_Problem details:_ Which lines run from the one containing "Locatie van het" to the last line of the entries? Return them exactly, with nothing more.

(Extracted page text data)
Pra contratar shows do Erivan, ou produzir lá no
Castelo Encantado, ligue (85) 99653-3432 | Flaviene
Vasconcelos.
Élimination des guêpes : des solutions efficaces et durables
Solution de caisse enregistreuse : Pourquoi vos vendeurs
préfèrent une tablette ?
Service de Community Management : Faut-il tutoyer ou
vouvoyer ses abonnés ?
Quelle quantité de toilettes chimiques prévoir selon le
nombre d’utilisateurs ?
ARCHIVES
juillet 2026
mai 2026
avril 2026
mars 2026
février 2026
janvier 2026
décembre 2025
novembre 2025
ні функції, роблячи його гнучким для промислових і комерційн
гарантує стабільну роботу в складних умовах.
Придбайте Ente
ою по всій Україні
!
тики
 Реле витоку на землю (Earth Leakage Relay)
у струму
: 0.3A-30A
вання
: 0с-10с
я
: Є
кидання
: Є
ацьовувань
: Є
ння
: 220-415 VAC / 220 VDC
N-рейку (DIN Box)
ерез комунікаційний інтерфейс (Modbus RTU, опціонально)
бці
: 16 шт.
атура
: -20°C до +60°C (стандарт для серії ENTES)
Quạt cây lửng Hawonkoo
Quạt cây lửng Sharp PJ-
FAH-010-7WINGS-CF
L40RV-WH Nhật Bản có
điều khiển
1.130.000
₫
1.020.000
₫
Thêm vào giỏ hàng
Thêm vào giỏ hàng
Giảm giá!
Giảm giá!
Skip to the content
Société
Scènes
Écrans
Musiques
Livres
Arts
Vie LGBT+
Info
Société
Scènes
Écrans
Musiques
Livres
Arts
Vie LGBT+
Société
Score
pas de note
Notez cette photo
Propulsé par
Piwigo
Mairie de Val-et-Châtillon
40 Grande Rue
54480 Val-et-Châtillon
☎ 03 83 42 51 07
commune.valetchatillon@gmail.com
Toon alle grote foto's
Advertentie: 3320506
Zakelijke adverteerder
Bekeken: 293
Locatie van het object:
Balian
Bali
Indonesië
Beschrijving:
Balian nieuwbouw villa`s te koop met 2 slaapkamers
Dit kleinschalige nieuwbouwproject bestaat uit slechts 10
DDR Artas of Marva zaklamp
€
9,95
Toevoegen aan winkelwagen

_Exercise response:_
Locatie van het object:
Balian
Bali
Indonesië
Beschrijving:
Balian nieuwbouw villa`s te koop met 2 slaapkamers
Dit kleinschalige nieuwbouwproject bestaat uit slechts 10
DDR Artas of Marva zaklamp
€
9,95
Toevoegen aan winkelwagen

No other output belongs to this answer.